And heart disease can be especially dangerous during pregnancy.
As heart rate increases and blood pressure changes, the extra cardiac work from carrying a baby can complicate preexisting heart conditions.
While many women may be looking forward to the milestone of having a baby, they may also have questions about the potential impacts of heart disease during pregnancy.
Understanding the signs and symptoms can lead to early detection and intervention.
By prioritizing heart health before, during and after pregnancy, women can ensure a healthier future for themselves and their baby.
Experts from University of Michigan Health helped answer an array of questions during a live discussion.
The panel included Timothy Cotts, M.D., a cardiologist who specializes in adult congenital heart disease, and Elizabeth Langen, M.D., a maternal-fetal medicine specialist and the maternal-fetal medicine director of the cardio-obstetrics program.
See summaries of experts' responses below or watch the full Q&A discussion on pregnancy and heart health.
Before pregnancy
Is it safe to get pregnant if I have a heart condition?
Langen: Pregnancy is always a risk factor to health and you’re always more likely to have medical problems while pregnant. But it really depends on the specific cardiac condition that a person has.
We try to assess whether they have a small added risk compared to the general population or if their heart condition is serious enough that we recommend other options like surrogacy or adoption.
It’s important that patients with underlying heart disease make the choice about when to get pregnant in partnership with their cardiologist to optimize their health and medications.
If they are already pregnant, it’s vital that they reach out to a cardiologist right away to monitor the rest of the pregnancy.
Can pregnancy make my heart condition worse?
Cotts: We certainly see a higher risk for cardiac events over the course of a pregnancy.
There are situations where we can see decreased heart function in pregnant women. The risk for serious events, such as death, is, fortunately, very low, even in patients with serious heart conditions.
Are some preexisting conditions particularly high risk?
Langen: Anybody with a heart disease, a heart transplant or a congenital heart disease should take certain precautions before getting pregnant.
But there are a few groups that may be particularly high risk, including people with connective tissue disorders, pulmonary hypertension or a history of peripartum cardiomyopathy. These are among the few situations where we might discourage a pregnancy.
Is there an age at which pregnancy is no longer recommended?
Langen: We know that as people get older they are at higher risk for cardiovascular complications associated with pregnancy.
For patients with heart conditions, it may be better to get pregnant younger when you have better cardiovascular functioning.

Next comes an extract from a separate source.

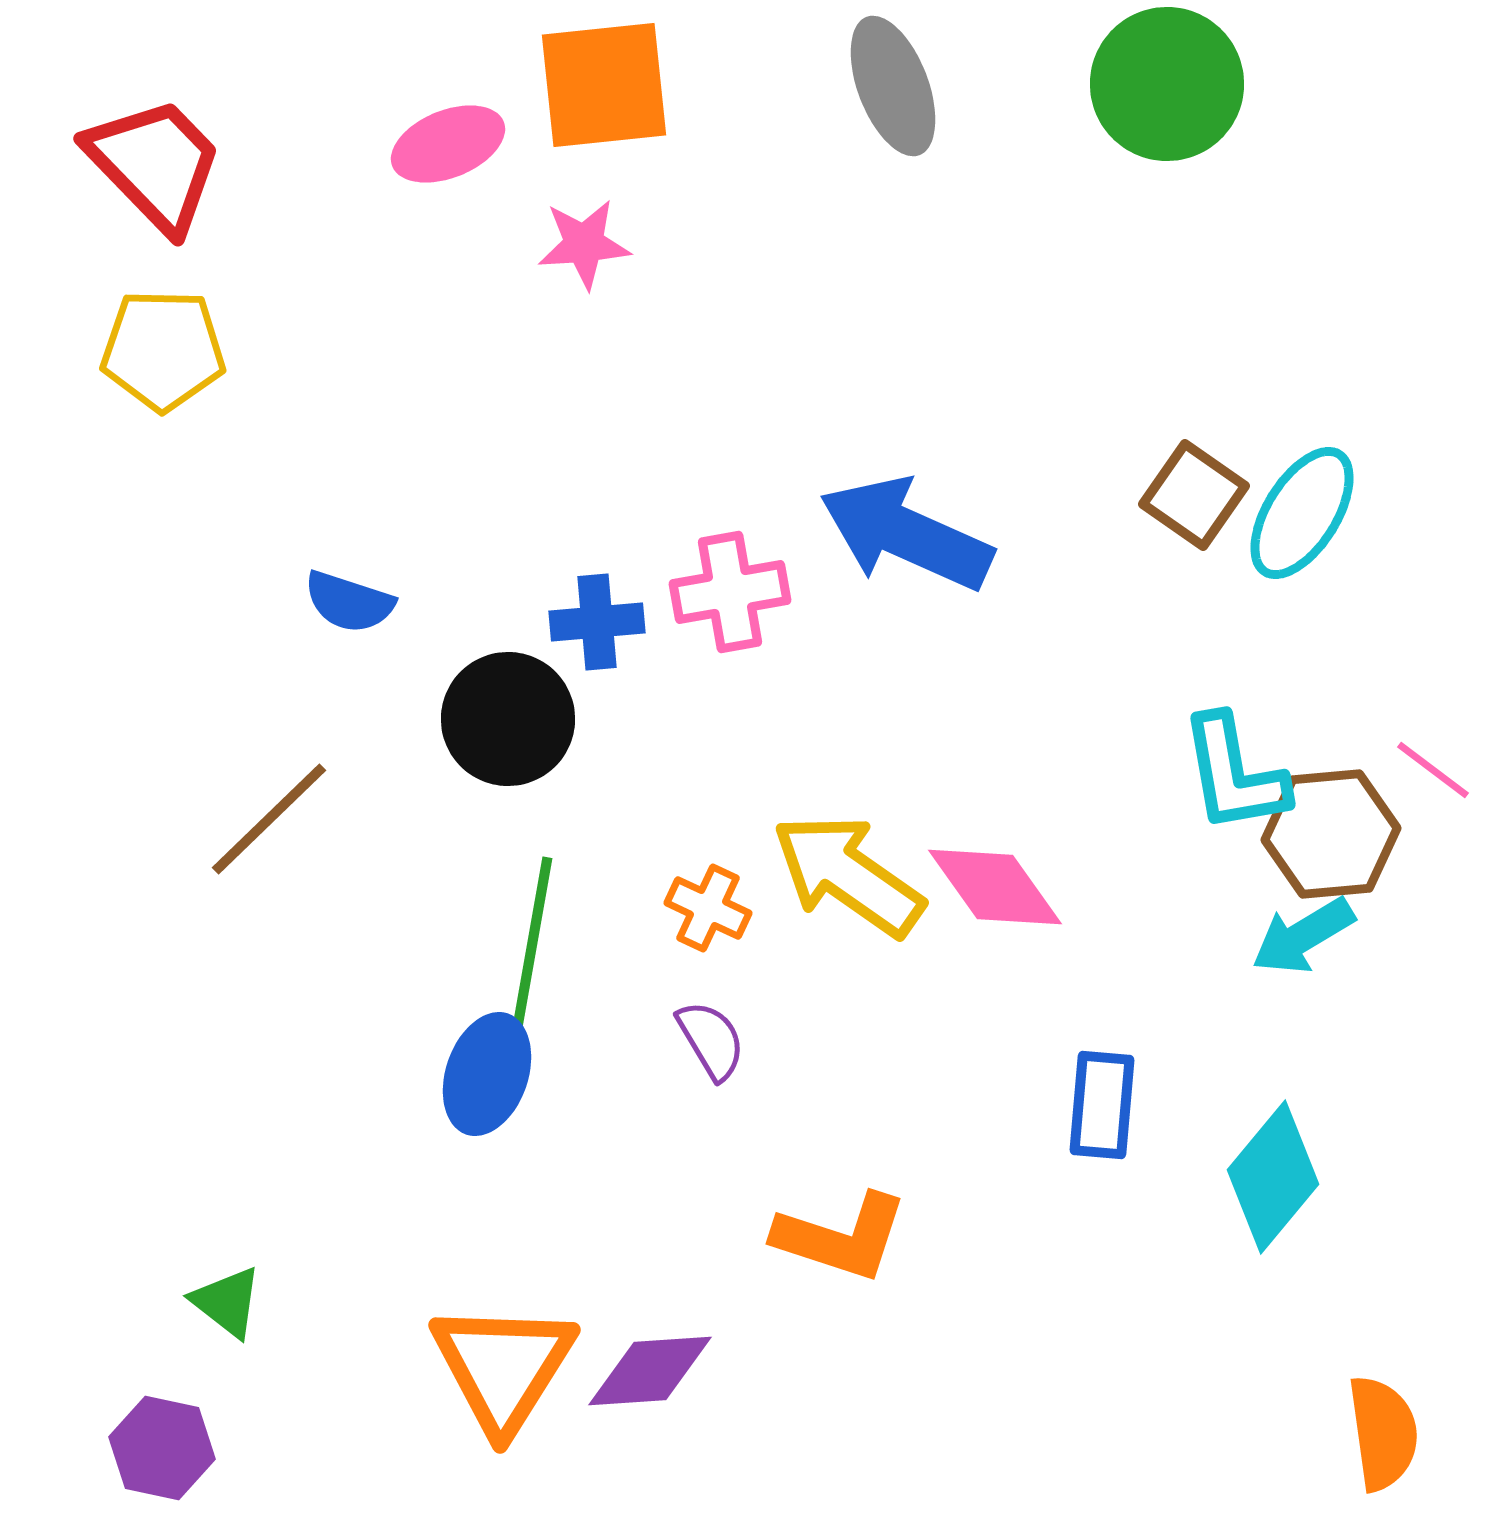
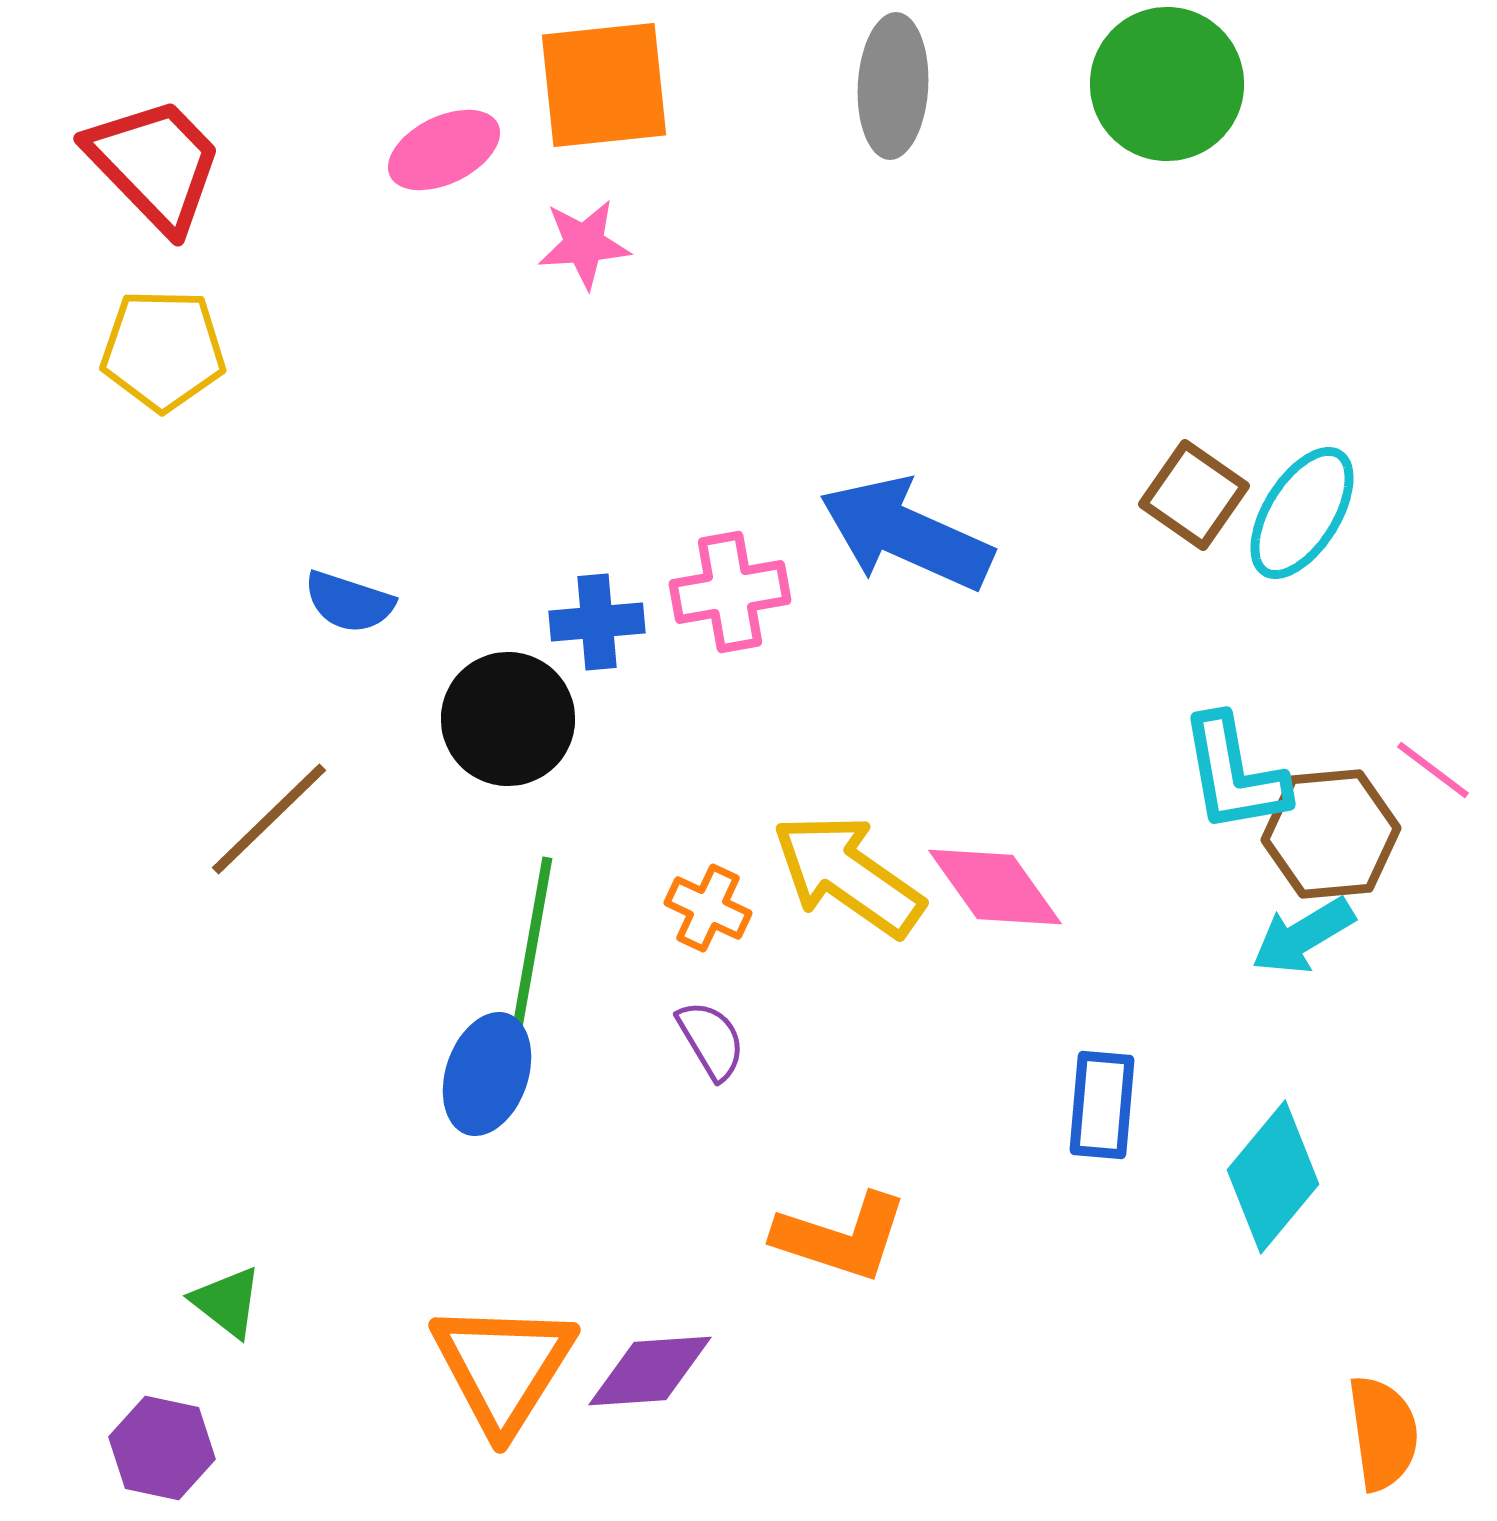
gray ellipse: rotated 24 degrees clockwise
pink ellipse: moved 4 px left, 6 px down; rotated 4 degrees counterclockwise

However, there may be some situations where surgery is needed prior to pregnancy and may push back your timeline for getting pregnant.

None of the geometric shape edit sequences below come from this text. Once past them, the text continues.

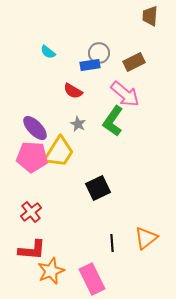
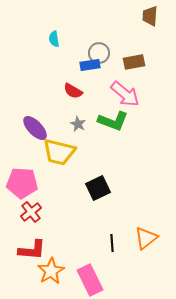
cyan semicircle: moved 6 px right, 13 px up; rotated 42 degrees clockwise
brown rectangle: rotated 15 degrees clockwise
green L-shape: rotated 104 degrees counterclockwise
yellow trapezoid: rotated 72 degrees clockwise
pink pentagon: moved 10 px left, 26 px down
orange star: rotated 8 degrees counterclockwise
pink rectangle: moved 2 px left, 1 px down
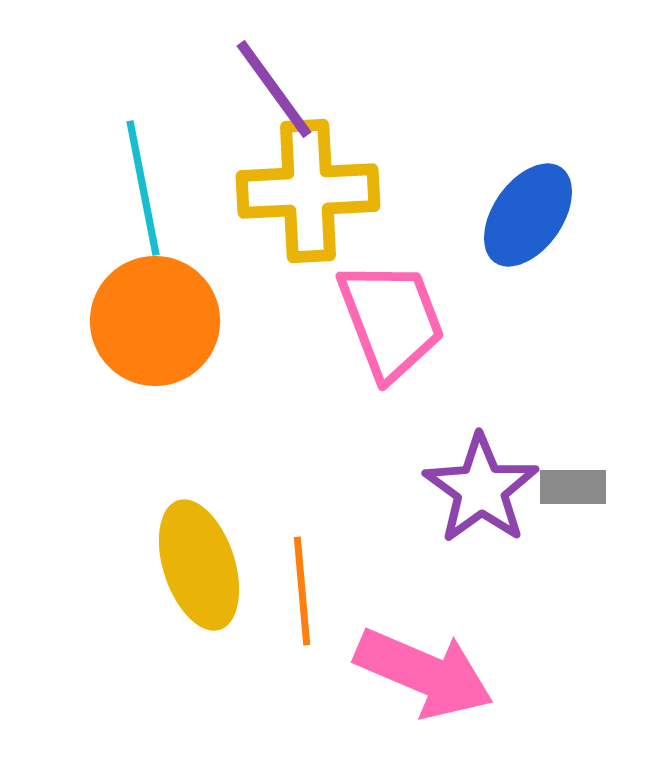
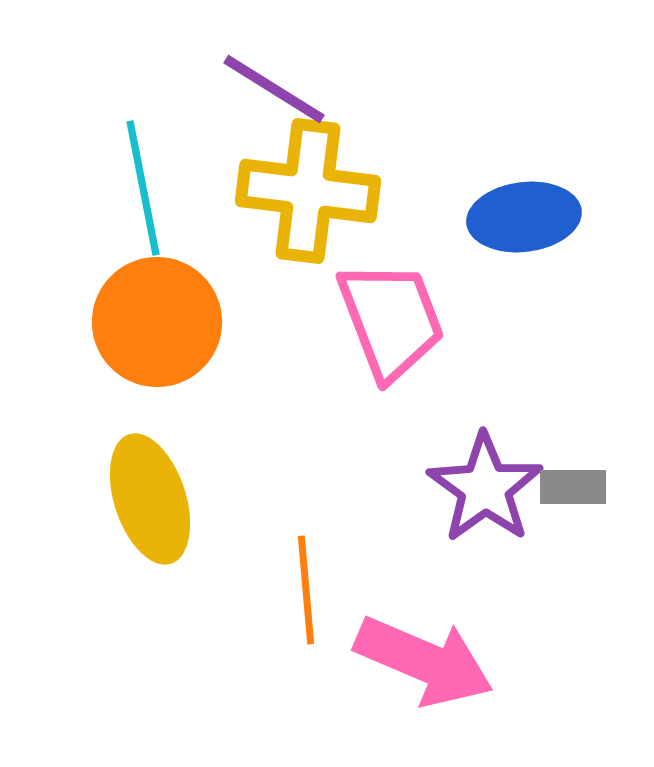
purple line: rotated 22 degrees counterclockwise
yellow cross: rotated 10 degrees clockwise
blue ellipse: moved 4 px left, 2 px down; rotated 48 degrees clockwise
orange circle: moved 2 px right, 1 px down
purple star: moved 4 px right, 1 px up
yellow ellipse: moved 49 px left, 66 px up
orange line: moved 4 px right, 1 px up
pink arrow: moved 12 px up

Having better cardiac function when you start pregnancy outweighs any risk from being a couple years older.
Is there a time during pregnancy when the risks are higher?
Cotts: There is an increased risk over the course of pregnancy, particularly at the time of labor and delivery.
It’s also important to note that the risk does not completely go away after delivery. We worry about the early postpartum period when serious concerns can still come up, but our patients are now at home and no longer being closely monitored in the hospital.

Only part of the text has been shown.